Simulation-informed and data-driven design of bionic–TPMS composite structures via additive manufacturing

High-temperature robots face dual challenges of thermal protection and load-bearing under extreme conditions. Traditional thermo-mechanical coupled structures, due to their single-function design, fail to meet the demands of lightweighting and multi-functional integration. Bionic structures and triply periodic minimal surface (TPMS) structures each exhibit excellent mechanical and thermal performance, rendering them promising solutions to this challenge. However, integrate simulation-informed and data-driven methods to enable collaborative design of these two types of structures and provide precise guidance for configuration optimization remains a critical scientific challenge for their reliable application. This study proposes a simulation-informed and data-driven collaborative optimization method that combines deep learning and physical simulation to construct a predictive model, and efficiently establishing a mapping relationship between structural parameters and performance responses.
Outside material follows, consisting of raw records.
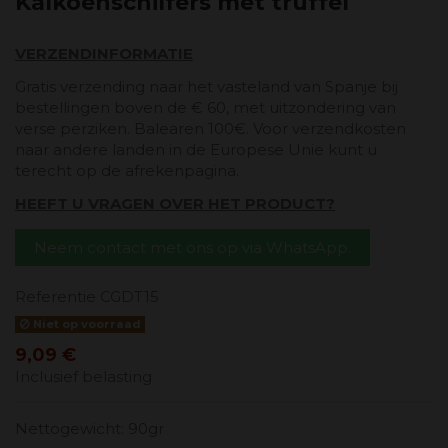
Kalkoenschilfers met truffel
VERZENDINFORMATIE
Gratis verzending naar het vasteland van Spanje bij
bestellingen boven de € 60, met uitzondering van
verse perziken. Balearen 100€. Voor verzendkosten
naar andere landen in de Europese Unie kunt u
terecht op de afrekenpagina.
HEEFT U VRAGEN OVER HET PRODUCT?
Neem contact met ons op via WhatsApp.
Referentie
CGDT15
Niet op voorraad
9,09 €
Inclusief belasting
Nettogewicht: 90gr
Simulation and experimental results show that the optimised structure achieves a 14.25% improvement in thermal shielding capacity, and a 44.85% increase in load-bearing capacity, significantly verifying the effectiveness of the proposed method. The proposed bionic–TPMS composite structure exhibits excellent thermo-mechanical coupled performance and holds promise for application in thermo-mechanical system design, offering new insights and theoretical support for the engineering application of high-temperature robots in extreme environments.